I visited Credo in Kuruman with Drunvalo Melchizedek my beloved friend and teacher.
Drunvalo, like several other traditional healers in South Africa and elsewhere, felt that Credo Mutwa was not well and in need of help and felt compelled to visit him. He brought a plant remedy from Central America, one of Slim Spurling’s harmonizers and his love. Those of us who know Drunvalo know the distinctive quality of his love
I had been with Drunvalo in Hartebeestpoort for days in advanced metaphysics classes. Being in his company is always a treasured experience for me and making the journey to Credo with Drunvalo expanded my time with Drunvalo into a further wonderful experience. Being present at a meeting of minds and hearts of two of the world’s great Wisdomkeepers and planetary teachers is a rare pleasure and privilege.
For the first few hours I naturally refrained from filming. Their meeting had the intimate atmosphere of a reunion of old friends and they spoke freely and got straight to the points on wide-ranging, relevant and expansive subjects.

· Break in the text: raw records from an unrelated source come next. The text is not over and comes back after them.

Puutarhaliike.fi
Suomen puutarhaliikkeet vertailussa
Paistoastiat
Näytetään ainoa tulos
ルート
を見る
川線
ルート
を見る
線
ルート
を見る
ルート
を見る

The conversation ranged from personal concern about challenges to Baba Credo’s well-being, to his concerns about Africa and then they moved on to the human condition, human origins, water, stones, gold, the celestial realms and celestial events, spiritual evolution and insights and remedies to heal humanity and the earth.

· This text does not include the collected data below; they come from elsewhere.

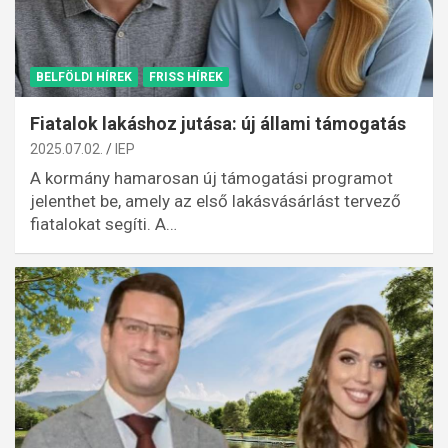
BELFÖLDI HÍREK
FRISS HÍREK
Fiatalok lakáshoz jutása: új állami támogatás
2025.07.02.
IEP
A kormány hamarosan új támogatási programot
jelenthet be, amely az első lakásvásárlást tervező
fiatalokat segíti. A…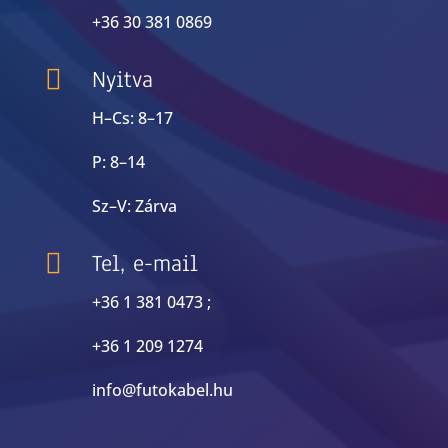
+36 30 381 0869

Nyitva
H–Cs: 8–17
P: 8–14
Sz–V: Zárva

Tel, e-mail
+36 1 381 0473 ;
+36 1 209 1274
info@futokabel.hu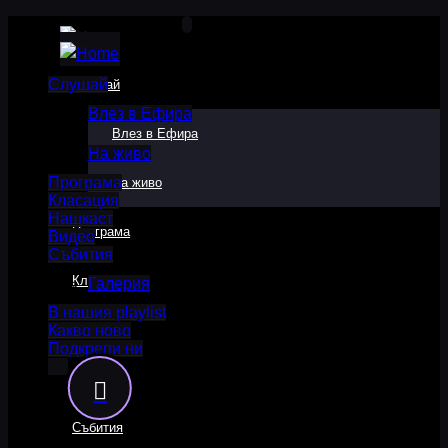
Слушай
Слушай
Влез в Ефира
Влез в Ефира
На живо
Програма
На живо
Класация
Нашкаст
Програма
Видео
Събития
Класация
Галерия
В нашия playlist
Какво ново
Нашкаст
Подкрепи ни
Видео
Събития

Both men have such enormous heart and their consciousness, their work, their knowledge and their concerns are of cosmic proportion.
KURUMAN
Here in Kuruman Credo is again creating a centre of social enhancement and art as he has done before in several places in South Africa. His beautiful traditional African villages and monumental sculptures are in Boputhatswana, Soweto and at Shamwari Game Reserve in Eastern Cape.
We explored the surroundings where Credo has built a clinic, planted stones and a medicine garden.
Here Baba Credo has taught the local young men welding and creative concrete and metal sculptures are appearing relating to African History and stories. In this way his young HIVAIDS patients are skilled and dignified in a community where they were ostracized before. Patients of the traditional clinic using his traditional plant medicines are doing well.
We then followed Baba Credo into a small storeroom where he showed us his most recent paintings about African prophets and prophecies in which world events and extra-terrestrial beings are depicted.
These extraordinary paintings were displayed in a most unlikely gallery for such significant works of art. We crowded into a small building piled with building material fire-wood and scrap metal where he explained the paintings to us.